4 See, e.g., In re Gage, 394 B.R. 184, 196 (Bankr. N.D. Ill. 2008) (Squires) (Contempt not appropriate when attorney received fees above flat-fee contract but refunded excess and corrected Rule 2016 statement. Attorney “testified that the error in the instant Rule 2016 statement was the result of his failure to carefully review the document. While this certainly demonstrates carelessness on [attorney’s] part, it does not rise to the level of an abuse of the judicial process.”); In re Burke, 281 B.R. 367 (Bankr. S.D. Ala. 2001) (Debtor’s attorney avoided problems under Bankruptcy Rule 9011 by amending inaccurate disclosure of compensation before anyone raised the issue.).
5 See §§ 294.1 [ Debtors’ Attorneys’ Fees ] § 136.6 Debtors’ Attorneys’ Fees before BAPCPA and 515.1 [ Debtors’ Attorneys’ Fees ] § 136.7 Debtors’ Attorneys’ Fees after BAPCPA. See, e.g., Law Offices of David A. Boone v.

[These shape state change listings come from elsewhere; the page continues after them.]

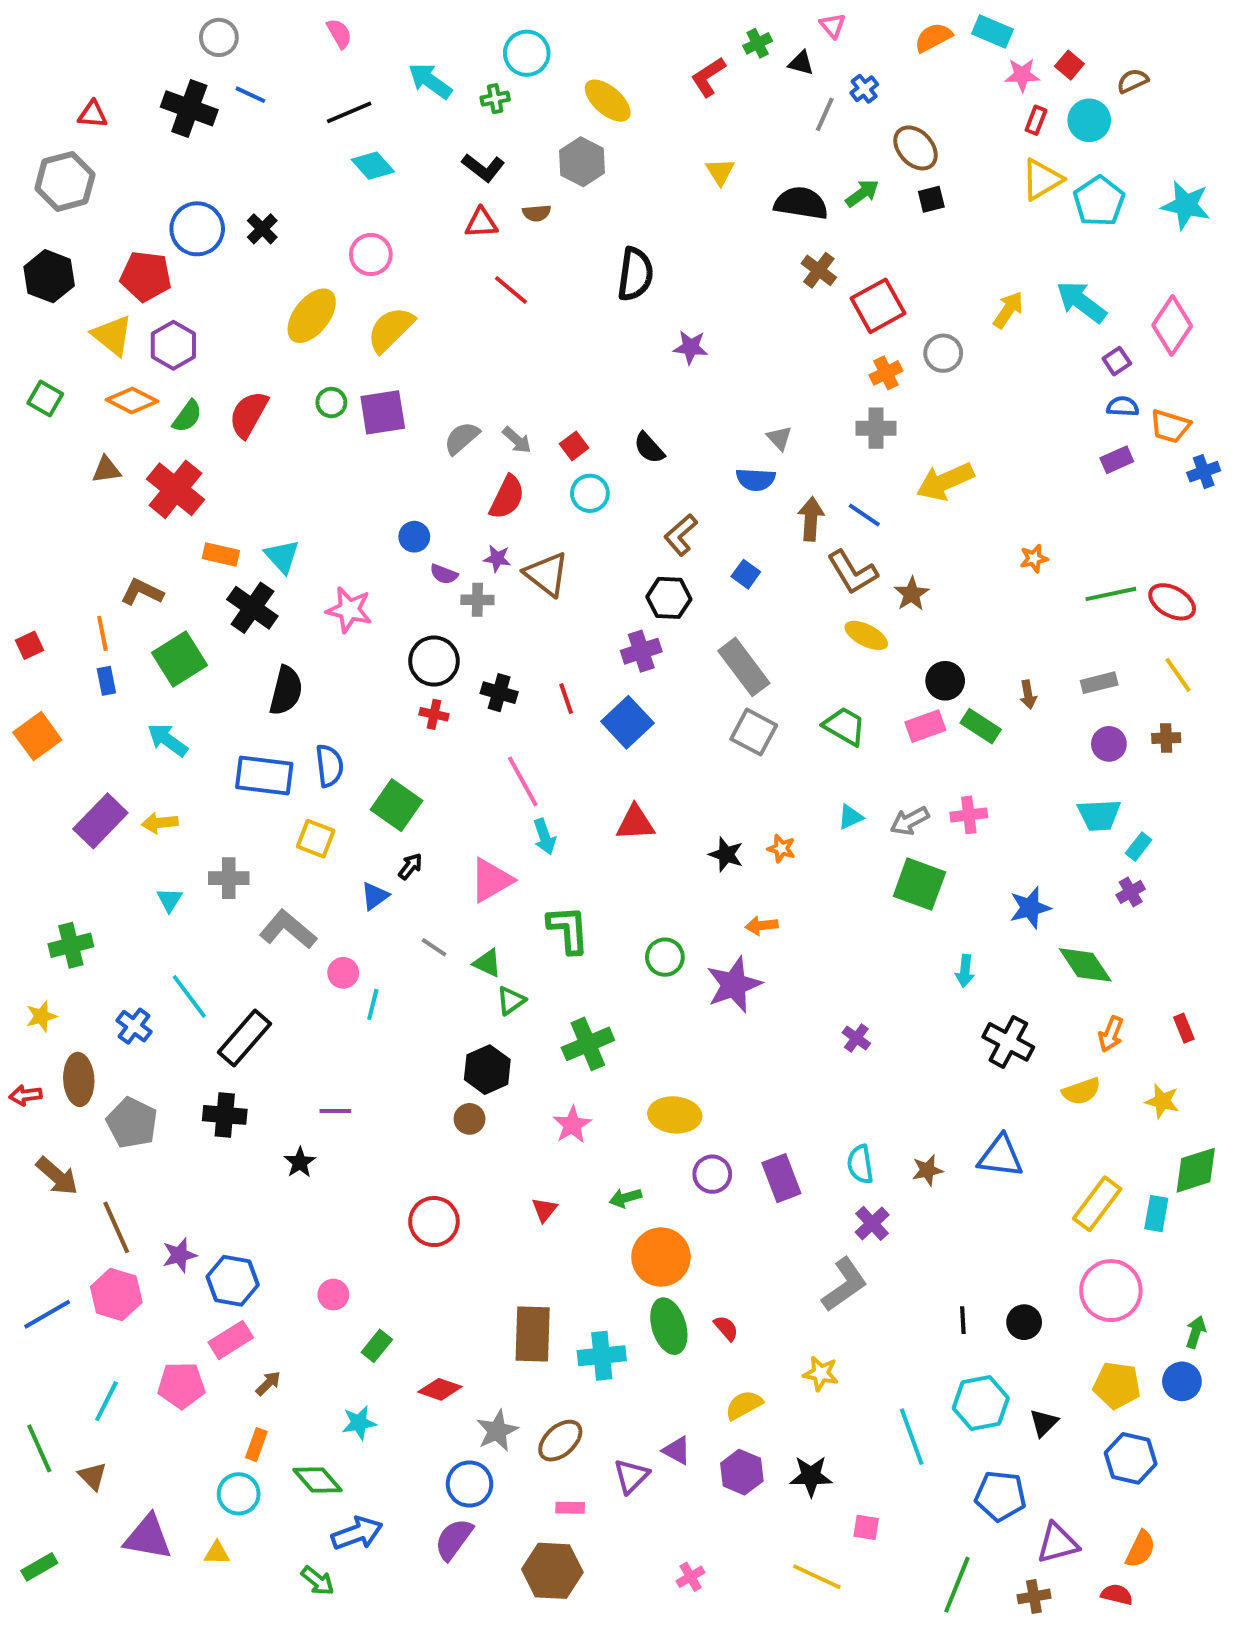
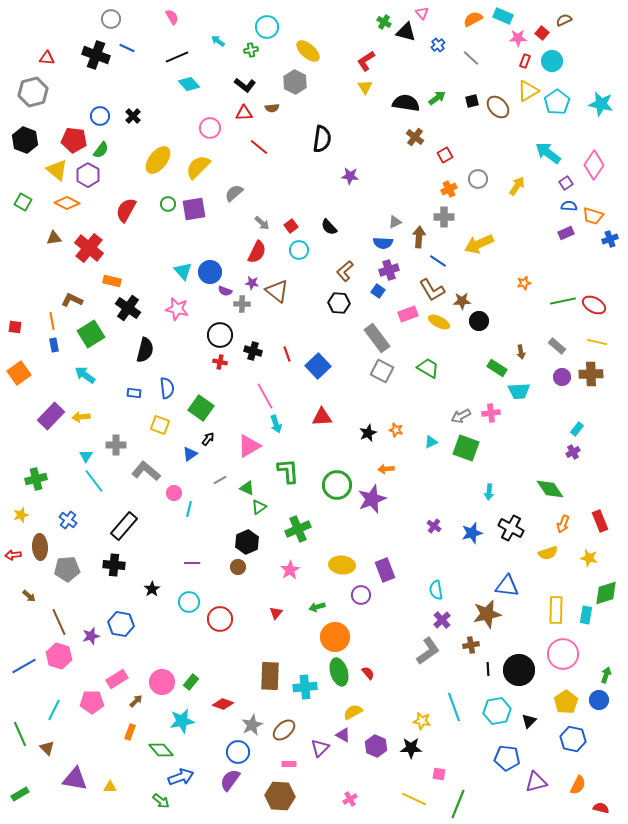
green cross: (758, 43) -> (384, 22), turned -32
black triangle: (801, 63) -> (406, 32), size x1.5
red L-shape: (708, 77) -> (366, 61), moved
cyan arrow: (430, 81) -> (218, 41), size x0.6
brown semicircle: (1133, 81) -> (564, 20), moved
gray line: (825, 114) -> (471, 58), moved, turned -72
brown ellipse: (916, 148) -> (498, 107), moved
blue circle: (197, 229) -> (100, 116), size x0.7
pink circle: (371, 254) -> (210, 128), moved
red square: (878, 306) -> (445, 155), size x0.6
yellow arrow: (1008, 310) -> (517, 186), moved
green semicircle: (187, 416) -> (101, 150), moved
gray semicircle: (462, 438) -> (234, 193), moved
gray triangle: (779, 438) -> (395, 222), turned 48
brown arrow: (811, 519) -> (419, 237), moved
blue circle: (414, 537) -> (210, 272), size x1.5
cyan triangle: (282, 556) -> (183, 271), moved
brown star: (912, 594) -> (462, 301), turned 30
red square: (29, 645) -> (15, 327), turned 32
purple cross: (641, 651) -> (389, 270), moved
yellow line: (1178, 675) -> (597, 342), turned -42
black circle: (945, 681) -> (479, 321), moved
gray rectangle: (1099, 683) -> (557, 346), turned 54
pink rectangle: (925, 726) -> (408, 314), moved
brown cross: (1166, 738) -> (591, 374), size x1.6
blue rectangle: (264, 776) -> (134, 393), size x0.5
cyan trapezoid: (1099, 815) -> (519, 391), moved
cyan triangle: (850, 817) -> (431, 442), moved
black star: (726, 854) -> (368, 433), turned 30
blue star: (1030, 908) -> (472, 533), moved
gray line: (434, 947) -> (220, 480), turned -64
green circle: (665, 957) -> (337, 485), size x1.5
cyan line: (189, 997) -> (94, 481), moved
red rectangle: (1184, 1028) -> (600, 521), size x1.5
purple line: (335, 1111) -> (192, 563), moved
gray pentagon: (132, 1123) -> (67, 569), turned -30
brown star: (927, 1170) -> (487, 614), moved, size x1.8
brown arrow: (57, 1176) -> (29, 596), size x0.6
purple rectangle: (781, 1178) -> (385, 570), moved
yellow rectangle: (1097, 1204) -> (556, 610), turned -36
blue hexagon: (233, 1281) -> (121, 624), moved
pink circle: (333, 1295) -> (162, 682), moved, size x1.6
black circle: (1024, 1322) -> (519, 670), size x1.8
yellow star: (821, 1373) -> (422, 721), moved
yellow pentagon: (1117, 1385) -> (566, 702), turned 30
yellow semicircle: (744, 1405) -> (353, 712), moved
cyan star: (359, 1423) -> (182, 721), size x1.4
cyan line: (912, 1437) -> (454, 707), moved
cyan circle: (239, 1494) -> (189, 602), moved
green line: (957, 1585) -> (458, 804), moved
red semicircle: (1117, 1595) -> (601, 808), moved
brown cross: (1034, 1596) -> (471, 645), moved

Derham-Burk (In re Eliapo), 298 B.R. 392 (B.A.P. 9th Cir. 2003) (Attorneys signing the “Rights and Responsibilities Form” in the Northern District of California agree to accept fees subject to published maximums and need not file detailed time and services records required by Bankruptcy Rule 2016; attorneys seeking fees in excess of the maximums provided in the guidelines must comply with Bankruptcy Rule 2016 and file a detailed statement and disclosures.). See also In re Young, 285 B.R. 168, 173–74 (Bankr. D. Md. 2002) (“[T]his court finds that the purposes of Rule 2016(a) are satisfied without the filing of a separate document entitled application for compensation, where the fee is a flat fee, and is fully disclosed by the original Rule 2016(b) disclosure. . . . However, if the fee is not entirely a flat fee, but rather has an hourly rate or unliquidated feature, a formal application under Rule 2016(a) is required as a prerequisite to allowance as an administrative expense.”).